Era bello scoprire che almeno a Key Beach nulla era mutato. Alla dogana non avevano fatto storie, si erano accaniti contro il campanile perquisendogli anche l’orifizio più intimo senza trovare nulla di sospetto. Lei gli aveva sorriso, gli aveva mollato il cane e le chiavi della sua auto e si era allontanata sculettando, verso un fustacchione seduto al volante di una splendida spider blu oltremare. Lui aveva trovato la sua utilitaria dopo tre ore di affannosa ricerca, dopo otto risse canine e un laccio della scarpa strappato. Durante il tragitto verso casa aveva notato alcune modifiche all’estetica dell’auto.

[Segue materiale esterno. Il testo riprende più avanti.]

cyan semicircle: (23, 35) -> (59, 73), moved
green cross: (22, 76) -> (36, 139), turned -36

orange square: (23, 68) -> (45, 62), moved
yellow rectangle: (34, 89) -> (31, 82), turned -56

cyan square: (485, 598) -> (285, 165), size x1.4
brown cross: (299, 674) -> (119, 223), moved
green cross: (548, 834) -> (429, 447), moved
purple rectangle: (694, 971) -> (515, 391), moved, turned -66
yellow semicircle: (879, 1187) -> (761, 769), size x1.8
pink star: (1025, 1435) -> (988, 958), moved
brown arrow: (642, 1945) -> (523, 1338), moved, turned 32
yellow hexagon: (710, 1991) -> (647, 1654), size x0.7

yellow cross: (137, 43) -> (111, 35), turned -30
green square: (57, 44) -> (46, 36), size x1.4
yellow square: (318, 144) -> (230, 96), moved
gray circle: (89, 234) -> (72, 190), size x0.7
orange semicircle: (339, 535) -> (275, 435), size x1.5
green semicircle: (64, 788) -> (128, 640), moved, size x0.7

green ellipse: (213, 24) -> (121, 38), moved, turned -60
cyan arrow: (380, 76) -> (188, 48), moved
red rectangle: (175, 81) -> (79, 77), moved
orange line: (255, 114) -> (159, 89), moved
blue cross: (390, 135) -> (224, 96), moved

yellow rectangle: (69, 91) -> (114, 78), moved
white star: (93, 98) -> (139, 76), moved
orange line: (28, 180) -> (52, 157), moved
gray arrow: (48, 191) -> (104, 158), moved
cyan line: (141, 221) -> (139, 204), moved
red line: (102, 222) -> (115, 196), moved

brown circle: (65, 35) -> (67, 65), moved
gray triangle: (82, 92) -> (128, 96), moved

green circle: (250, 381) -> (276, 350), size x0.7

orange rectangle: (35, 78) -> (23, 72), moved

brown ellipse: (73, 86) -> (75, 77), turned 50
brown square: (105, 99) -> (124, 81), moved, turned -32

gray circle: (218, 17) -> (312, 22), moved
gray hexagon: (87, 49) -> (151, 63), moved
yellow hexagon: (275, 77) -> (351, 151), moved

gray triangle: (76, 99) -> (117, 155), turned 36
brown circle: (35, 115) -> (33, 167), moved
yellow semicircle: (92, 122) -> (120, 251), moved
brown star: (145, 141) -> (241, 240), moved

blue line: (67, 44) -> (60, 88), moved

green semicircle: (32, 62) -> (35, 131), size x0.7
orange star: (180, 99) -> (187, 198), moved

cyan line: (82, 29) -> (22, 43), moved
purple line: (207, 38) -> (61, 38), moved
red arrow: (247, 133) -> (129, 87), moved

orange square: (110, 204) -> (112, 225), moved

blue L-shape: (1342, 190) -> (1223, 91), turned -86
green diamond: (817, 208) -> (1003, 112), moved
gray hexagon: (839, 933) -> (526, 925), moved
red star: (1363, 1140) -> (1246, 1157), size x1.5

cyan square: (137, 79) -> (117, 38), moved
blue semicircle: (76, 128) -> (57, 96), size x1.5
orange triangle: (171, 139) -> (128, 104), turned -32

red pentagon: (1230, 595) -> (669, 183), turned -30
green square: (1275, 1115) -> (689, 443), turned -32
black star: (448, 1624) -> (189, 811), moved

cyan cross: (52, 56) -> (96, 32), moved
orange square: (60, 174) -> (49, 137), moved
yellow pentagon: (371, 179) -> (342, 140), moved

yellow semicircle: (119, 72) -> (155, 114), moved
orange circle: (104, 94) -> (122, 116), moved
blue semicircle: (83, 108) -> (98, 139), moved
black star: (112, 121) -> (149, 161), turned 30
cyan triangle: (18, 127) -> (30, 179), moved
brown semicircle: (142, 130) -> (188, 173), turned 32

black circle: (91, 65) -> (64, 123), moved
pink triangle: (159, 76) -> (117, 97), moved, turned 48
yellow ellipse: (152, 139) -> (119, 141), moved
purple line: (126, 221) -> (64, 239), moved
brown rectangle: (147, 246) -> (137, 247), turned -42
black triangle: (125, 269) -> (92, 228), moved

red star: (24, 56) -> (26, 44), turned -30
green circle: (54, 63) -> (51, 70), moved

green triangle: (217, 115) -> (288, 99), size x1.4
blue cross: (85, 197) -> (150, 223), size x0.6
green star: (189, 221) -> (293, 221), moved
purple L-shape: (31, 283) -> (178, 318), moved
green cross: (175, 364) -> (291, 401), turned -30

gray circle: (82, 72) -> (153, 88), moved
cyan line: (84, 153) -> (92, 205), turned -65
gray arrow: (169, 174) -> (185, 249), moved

Del resto, non ricordava che dal radiatore uscisse vapore.
Comunque non era in grado di mantenerla, pensava riferendosi alla ragazza.
Non con quel sistema.
Finalmente era arrivato al suo appartamento, dove era riuscito a rilassarsi chiudendo la bestia sul terrazzo e buttando simbolicamente la chiave nel water.
Simbolicamente, perché la porta finestra era senza vetro.
C’era una busta di colore verde sul tavolo, una busta che a lui non diceva nulla e che non aveva voglia di aprire. E solo dopo cena, mentre cercava di accendere il televisore senza riuscirci si era deciso ad aprirla. Il messaggio era laconico ma molto, molto interessante.
Aveva vinto duemilioniottocentoquarantasettemilatrecento dollari alla grande lotteria nazionale di capodanno.
Era svenuto faccia in avanti.
Si era risvegliato tre giorni dopo, grazie alla gran fame del cane e al bisogno disperato di espletare l’atto finale dei ritmi biologici umani. Aveva ripreso la lettera e ne aveva riletto il messaggio. Era proprio vero, non aveva sognato, era milionario. Era rimasto dieci secondi indeciso se svenire nuovamente o meno, poi aveva iniziato a tremare.
Tremare per la rabbia.
Non poteva arrivare prima quella porca lettera?!?
Lui non avrebbe certo ammazzato quell’uomo.
Per tremila dollari, poi.
Quella era vera ironia.

Durante gli anni seguenti, l’unico suo motivo di consolazione era stato quello di sapere di essere uno degli ergastolani più ricchi e fessi della storia di Sing Song.